Stalwart Setup

Bulwark requires a running Stalwart Mail Server with JMAP enabled.

Installing Stalwart

Stalwart offers multiple installation methods depending on your platform and preferences. For the full list of options (Docker, packages, binaries, and building from source), see the official Stalwart installation guide.

Below is a quick-start summary:

Docker

docker run -d \
  --name stalwart \
  -p 443:443 -p 25:25 -p 587:587 -p 993:993 -p 8080:8080 \
  -v stalwart-data:/opt/stalwart-mail \
  stalwartlabs/mail-server:latest

Binary

Download the latest release from Stalwart's GitHub and follow the installation instructions for your platform.

Enabling JMAP

JMAP is enabled by default in Stalwart. Ensure your Stalwart config includes a JMAP listener:

[server.listener.jmap]
bind = ["0.0.0.0:8080"]
protocol = "jmap"

CORS Configuration

When Bulwark runs on a different domain than Stalwart, enable CORS:

[server.http]
allowed-origins = ["https://your-bulwark-domain.com"]

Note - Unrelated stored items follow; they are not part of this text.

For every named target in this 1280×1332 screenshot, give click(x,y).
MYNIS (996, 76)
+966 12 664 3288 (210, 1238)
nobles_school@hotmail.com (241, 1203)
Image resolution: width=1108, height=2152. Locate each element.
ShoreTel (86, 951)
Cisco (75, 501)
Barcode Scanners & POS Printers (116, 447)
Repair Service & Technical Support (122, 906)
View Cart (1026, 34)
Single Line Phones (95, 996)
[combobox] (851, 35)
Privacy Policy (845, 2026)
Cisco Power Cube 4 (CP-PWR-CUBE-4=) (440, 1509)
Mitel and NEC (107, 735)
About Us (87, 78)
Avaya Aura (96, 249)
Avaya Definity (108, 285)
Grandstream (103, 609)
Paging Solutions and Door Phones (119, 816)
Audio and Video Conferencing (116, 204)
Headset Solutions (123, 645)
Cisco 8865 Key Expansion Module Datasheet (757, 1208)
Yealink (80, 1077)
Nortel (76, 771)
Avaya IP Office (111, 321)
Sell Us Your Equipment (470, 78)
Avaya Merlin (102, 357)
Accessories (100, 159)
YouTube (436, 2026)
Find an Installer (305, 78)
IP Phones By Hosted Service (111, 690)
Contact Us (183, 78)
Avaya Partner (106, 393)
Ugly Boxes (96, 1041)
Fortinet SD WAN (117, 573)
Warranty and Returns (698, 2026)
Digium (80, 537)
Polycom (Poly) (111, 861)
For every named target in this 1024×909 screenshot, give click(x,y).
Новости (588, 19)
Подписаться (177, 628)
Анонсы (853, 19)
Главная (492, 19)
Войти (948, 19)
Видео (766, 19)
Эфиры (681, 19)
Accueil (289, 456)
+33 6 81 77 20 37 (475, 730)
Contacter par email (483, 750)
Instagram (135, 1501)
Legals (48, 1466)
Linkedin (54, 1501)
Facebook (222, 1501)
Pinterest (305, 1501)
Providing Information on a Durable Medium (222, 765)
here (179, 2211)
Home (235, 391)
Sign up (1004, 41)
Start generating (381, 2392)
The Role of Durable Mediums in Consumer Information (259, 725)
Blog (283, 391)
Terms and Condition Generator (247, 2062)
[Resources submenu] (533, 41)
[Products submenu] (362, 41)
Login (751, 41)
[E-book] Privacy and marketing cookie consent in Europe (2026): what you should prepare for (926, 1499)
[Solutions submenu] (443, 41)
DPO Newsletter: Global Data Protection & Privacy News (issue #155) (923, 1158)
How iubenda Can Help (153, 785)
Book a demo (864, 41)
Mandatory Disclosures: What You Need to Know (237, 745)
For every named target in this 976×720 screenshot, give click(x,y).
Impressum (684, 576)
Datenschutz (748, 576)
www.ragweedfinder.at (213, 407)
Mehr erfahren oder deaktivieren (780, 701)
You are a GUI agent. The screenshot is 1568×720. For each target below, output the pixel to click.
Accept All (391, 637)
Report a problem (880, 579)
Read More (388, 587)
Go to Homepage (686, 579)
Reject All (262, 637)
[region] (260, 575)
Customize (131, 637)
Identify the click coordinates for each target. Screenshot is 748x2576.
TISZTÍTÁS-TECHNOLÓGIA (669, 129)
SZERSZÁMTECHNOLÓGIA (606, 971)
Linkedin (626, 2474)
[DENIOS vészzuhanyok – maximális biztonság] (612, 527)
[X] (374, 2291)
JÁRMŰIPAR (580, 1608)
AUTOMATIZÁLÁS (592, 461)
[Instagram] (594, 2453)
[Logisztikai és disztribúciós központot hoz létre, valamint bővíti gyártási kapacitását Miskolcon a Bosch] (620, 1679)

Bulwark automatically detects CORS misconfiguration and displays detailed error messages to help with setup.

Stalwart-Specific Features

When connected to Stalwart, Bulwark enables additional features that require Stalwart's API:

• Password change — Users can change their password from account settings
• TOTP 2FA — Enable/disable two-factor authentication
• Sieve filters — Server-side email filtering via Sieve scripts
• Vacation responder — JMAP VacationResponse management
• Display name management — Update display name from settings
• Storage quota display — Show account storage usage

To explicitly disable these features (e.g., when using a non-Stalwart JMAP server), set:

STALWART_FEATURES=false

Creating Users

Use the Stalwart admin interface or CLI to create mail accounts:

stalwart-cli account create user@example.com --password yourpassword

Testing the Connection

Verify JMAP is working:

curl -s https://your-stalwart-server.com/.well-known/jmap | jq .

You should see a JMAP session resource with capabilities listed.